This work has appeared in:

We develop a system that learns to play board games from visual observation. The intent here is to learn to play legally, as opposed to previous work which learned to play well. Two robotic agents play a board game, these agents know the rules of the game. A third agent that doesn't know the rules observes the game and after watching a small number of games, typically 3 to 5, learns the rules of the game. It can then use this knowledge to step in and play against another robot or a human.

We learn to play a number of games including Tic-tac-toe, Hexapawn and a class of variants of Hexapawn with different rules for moving and capturing pieces.

Board games are a microcosm for social interactions, races, and wars. This work is the first in a line of work which will explore how general concepts such as threats, blocks, and forks apply to different games and how knowledge can be transferred between games to both help acquire the rules of a game and play well. In addition board games allow us to explore the student/teacher relationship where robots and humans can interact and teach each other different skills through natural language and observation.

This work employs Progol to learn the rules of the game given some common background knowledge that would be available to any child. It learns the rules of the game piece-by-piece, first learning how to set up an initial board. It then learns the legal move generator and uses this knowledge to learn the outcome predicate. It learns from both positive evidence, legal moves it sees, and negative evidence, the fact that a game has not ended means no one won in that position.
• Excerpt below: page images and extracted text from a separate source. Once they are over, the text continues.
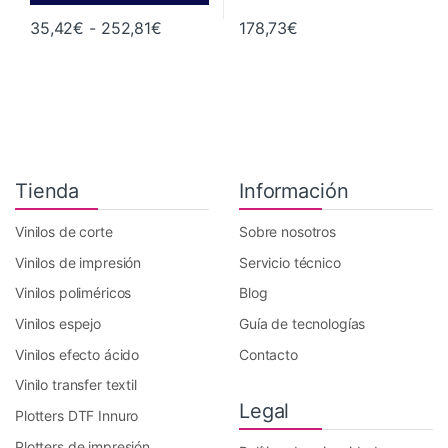
Rango de precios: desde 35,42€ hast
35,42
€
-
252,81
€
178,73
€
Este producto tiene múltiples variantes. Las opciones se pueden 
Tienda
Información
Vinilos de corte
Sobre nosotros
Vinilos de impresión
Servicio técnico
Vinilos poliméricos
Blog
Vinilos espejo
Guía de tecnologías
Vinilos efecto ácido
Contacto
Vinilo transfer textil
Legal
Plotters DTF Innuro
Plotters de impresión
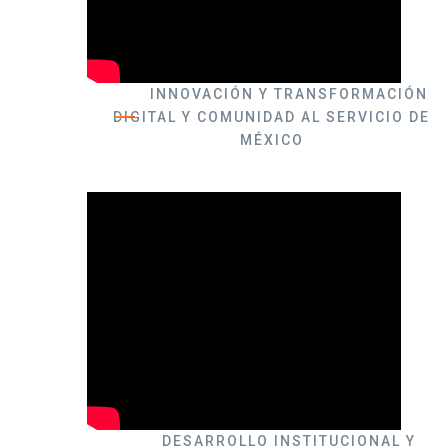
INNOVACIÓN Y TRANSFORMACIÓN
DIGITAL Y COMUNIDAD AL SERVICIO DE
MÉXICO
DESARROLLO INSTITUCIONAL Y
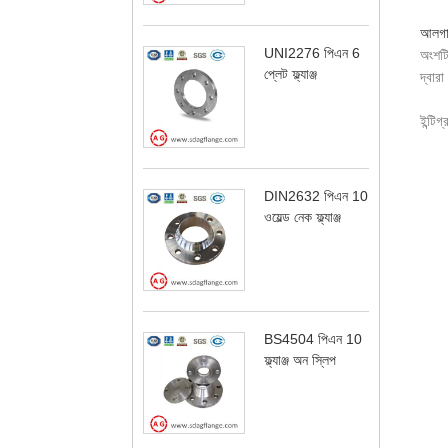
আলগা ফ
UNI2276 পিএন 6
অংশটি 
প্লেট ফ্ল্যাঞ্জ
দ্বার
ইন্টি
DIN2632 পিএন 10
ওয়েল্ড নেক ফ্ল্যাঞ্জ
BS4504 পিএন 10
ফ্ল্যাঞ্জ অন স্লিপ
This is important because learning the outcome predicate must be done from a tiny number of examples, after all there's only one outcome per game.

Source code for this work.

Every cache square for every player in the initial state has some piece of
that player.

A player moves by moving some piece of that player from some cache square for
that player to some empty board square.

A player wins when every square in some row has some piece of that player.
A player wins when every square in some column has some piece of that player.
A player wins when every square in some diagonal has some piece of that
player.

A player draws when no player wins and that player has no move.

initial_board([[none,none,none],[none,none,none],[none,none,none]],
	player_x).

legal_move(A,B,C) :- row(D), col(E), owns(A,F), empty(G), at(D,
	E,B,G,H), at(D,E,C,F,I), frame_obj(I,I,H,H,C,B).

outcome(A,B,C) :- opponent(A,D), owns_outcome(D,C), owns_piece(C,
	E), at(F,G,B,E,H), at(I,J,B,E,K), at(L,M,B,E,N), linear_obj(K,
	H,N).

Every square in the close row for every player in the initial state has some
piece of that player.

A player moves by moving some piece of that player from some square to some
empty forward-adjacent square for that player of that square.
A player moves by moving some piece of the opponent of that player from some
forward-diagonal square for that player of some square to some cache square
for that opponent then moving the piece of that player from that square to
that forward-diagonal square.

A player wins when some square in the distant row for that player has some
piece of that player.

A player draws when no player wins and that player has no move.

initial_board([[x,x,x],[none,none,none],[o,o,o]],player_x).

legal_move(A,B,C) :- row(D), col(E), owns(A,F), empty(G), forward(A,
	H,D), at(H,E,B,F,I), at(H,E,C,G,J), at(D,E,B,G,K), at(D,
	E,C,F,L), frame_obj(I,K,J,L,B,C).
legal_move(A,B,C) :- row(D), col(E), opponent(A,F), owns(A,G),
	empty(H), forward(F,D,I), owns(F,J), sideways(E,K),
	at(I,K,B,G,L), at(I,K,C,H,M), at(D,E,C,G,N), at(D,E,B,
	J,O), frame_obj(L,O,M,N,B,C).

outcome(A,B,C) :- row(D), opponent(A,E), forward(E,D,F), forward(E,
	F,G), owns_outcome(E,C), owns_piece(C,H), at(G,I,B,H,
	J).
outcome(A,B,C) :- opponent(A,D), has_no_move(A,B), owns_outcome(D,
	C).